The obvious rationale behind a fiscal policy of this sort is to lower the number of vehicles on the road so as to reduce congestion and minimise pollution. However, the number of new cars registered this year already exceeds the total of 174,229 for 1999. So it would seem that the Irish public in this buoyant economy is not deterred by the excessive prices being charged for new cars.
It must be remembered that Ireland has one of the lowest levels of car ownership in the EU. There are only 31 cars in Ireland per 100 people compared with the EU average of 45.
The difficulty is not with the number of cars on the road but with the number and quality of roads for the cars.
There is therefore little option for the Government other than to ensure the rapid upgrade of the country's infrastructure, which will help to curb congestion and consequently decrease pollution.
In 1999 only 10% of all motoring taxes was spent on roads. It is hoped that in line with the objectives laid out in the National Development Plan 2000–06 the level of expenditure will increase rapidly.
Where a car is used for business purposes but the cost of the vehicle exceeds €20,950, the expenses and wear and tear for which the company or business can take a deduction are restricted. The policy behind this is to discourage the provision of 'luxury' cars to employees. However, there is not a single Audi, BMW or Mercedes-Benz available for less than the threshold and would leave one wondering about the Government's definition of a luxury car.
What this provision means in effect is that if you have a car provided by an employer and the cost (as opposed to open market value) of the vehicle exceeds the threshold above, the employer's allowable expenses and wear and tear will be restricted accordingly.

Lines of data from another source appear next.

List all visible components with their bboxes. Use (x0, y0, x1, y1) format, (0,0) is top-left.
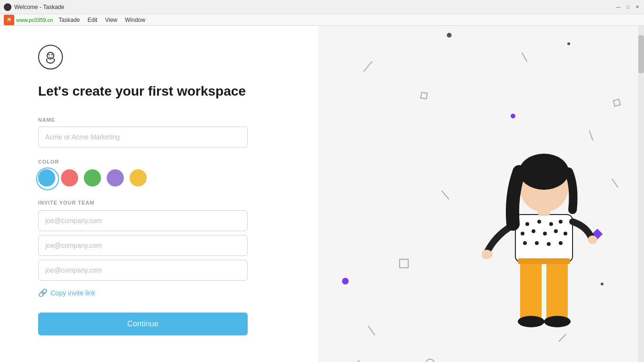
email-input-2[interactable] (38, 235, 248, 256)
svg-point-16 (564, 232, 567, 235)
svg-rect-7 (515, 215, 573, 262)
scrollbar[interactable] (638, 26, 644, 362)
character-illustration (482, 143, 606, 343)
svg-point-25 (519, 154, 569, 190)
deco-circle-1 (425, 359, 435, 362)
svg-point-20 (559, 241, 563, 245)
svg-point-9 (537, 220, 541, 224)
deco-dot-2 (567, 42, 570, 45)
scrollbar-thumb[interactable] (638, 35, 644, 73)
svg-rect-4 (546, 257, 568, 319)
right-panel (318, 26, 644, 362)
svg-point-8 (525, 222, 529, 226)
deco-line-7 (358, 360, 364, 362)
svg-point-18 (535, 241, 539, 245)
window-title: Welcome - Taskade (14, 4, 615, 10)
deco-line-5 (368, 326, 375, 336)
deco-square-3 (613, 98, 621, 107)
menu-taskade[interactable]: Taskade (59, 17, 80, 23)
name-section: NAME (38, 117, 280, 147)
svg-point-6 (544, 316, 571, 327)
menu-items[interactable]: Taskade Edit View Window (59, 17, 145, 23)
deco-line-3 (442, 190, 450, 200)
maximize-button[interactable]: □ (625, 4, 631, 10)
menu-view[interactable]: View (105, 17, 117, 23)
svg-rect-26 (518, 258, 570, 264)
name-label: NAME (38, 117, 280, 123)
continue-button[interactable]: Continue (38, 313, 248, 335)
color-options (38, 169, 280, 186)
menu-window[interactable]: Window (125, 17, 145, 23)
svg-point-13 (532, 229, 535, 233)
svg-point-0 (47, 52, 54, 59)
menu-edit[interactable]: Edit (88, 17, 98, 23)
deco-square-2 (420, 92, 428, 99)
logo-svg (42, 49, 59, 65)
deco-line-9 (589, 130, 593, 140)
window-controls[interactable]: — □ ✕ (615, 4, 640, 10)
svg-point-22 (588, 235, 597, 244)
deco-line-1 (363, 61, 372, 72)
close-button[interactable]: ✕ (634, 4, 640, 10)
svg-point-1 (49, 54, 50, 56)
invite-label: INVITE YOUR TEAM (38, 200, 280, 205)
svg-point-10 (549, 222, 553, 226)
svg-point-19 (547, 242, 551, 246)
svg-point-12 (521, 232, 524, 235)
copy-invite-text: Copy invite link (50, 289, 95, 297)
deco-dot-1 (447, 33, 452, 38)
deco-dot-purple-2 (342, 278, 349, 284)
deco-line-2 (522, 52, 528, 62)
svg-point-5 (518, 316, 544, 327)
svg-rect-3 (520, 257, 542, 319)
watermark-icon: 河 (4, 15, 14, 25)
app-icon (4, 3, 11, 11)
email-input-3[interactable] (38, 260, 248, 281)
workspace-name-input[interactable] (38, 127, 248, 147)
title-bar: Welcome - Taskade — □ ✕ (0, 0, 644, 14)
page-title: Let's create your first workspace (38, 83, 280, 100)
color-green[interactable] (84, 169, 101, 186)
color-label: COLOR (38, 159, 280, 165)
invite-section: INVITE YOUR TEAM (38, 200, 280, 281)
color-purple[interactable] (107, 169, 124, 186)
svg-point-11 (559, 220, 563, 224)
svg-point-14 (543, 232, 547, 235)
email-input-1[interactable] (38, 210, 248, 231)
logo (38, 45, 63, 69)
deco-dot-purple-1 (511, 114, 515, 118)
svg-point-15 (554, 229, 558, 233)
svg-point-2 (51, 54, 53, 56)
minimize-button[interactable]: — (615, 4, 621, 10)
deco-square-1 (399, 259, 409, 268)
deco-line-8 (612, 178, 618, 187)
color-blue[interactable] (38, 169, 55, 186)
color-yellow[interactable] (130, 169, 147, 186)
svg-point-17 (523, 241, 527, 245)
left-panel: Let's create your first workspace NAME C… (0, 26, 318, 362)
link-icon: 🔗 (38, 288, 48, 297)
copy-invite-link[interactable]: 🔗 Copy invite link (38, 288, 280, 297)
watermark-url: www.pc0359.cn (16, 17, 53, 23)
email-inputs (38, 210, 280, 281)
main-content: Let's create your first workspace NAME C… (0, 26, 644, 362)
watermark: 河 www.pc0359.cn (4, 15, 53, 25)
color-section: COLOR (38, 159, 280, 186)
color-red[interactable] (61, 169, 78, 186)
menu-bar: 河 www.pc0359.cn Taskade Edit View Window (0, 14, 644, 26)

To illustrate, if the car provided for business purposes costs €25,000 and the total business expenses relating to running that car (fuel, insurance, etc.) are 3,000 Euros, these will be restricted in the adjusted profit computation of the business or company.
The employer/business/company will be entitled to a deduction in its tax computation of only 2,514 Euros instead of 3,000 Euros.
The amount on which the business will be entitled to claim a wear and tear allowance is also restricted. Ordinarily a business can claim 15% of the cost of the car each year for six years and 10% in the seventh year. However where the value of the car exceeds 20,950 Euros the allowance may only be calculated as a percentage of this threshold figure regardless of the actual cost of the car.
Vehicle Registration Tax (VRT): VRT was introduced on January 1, 1993 on the abolition of excise duty. It is to all intents and purposes Excise Duty by a different name.
Readers may recall from the overview of German motor tax in the July issue of Fleet News Europe that vehicle registration in Germany would not typically exceed 100 Euros.
In Ireland the taxation rates are calculated as a percentage of the open market selling price of the car, including all taxes payable in the state.
Vehicles up to 1,400cc are charged at 22.5% of the open market selling price, 1,401cc–2,000cc are charged at 25% and those with an engine capacity in excess of 2.0 litres are charged at 30%. Due to the peculiar method of calculation, these percentages are more in the order of 35%, 40% and 52% respectively.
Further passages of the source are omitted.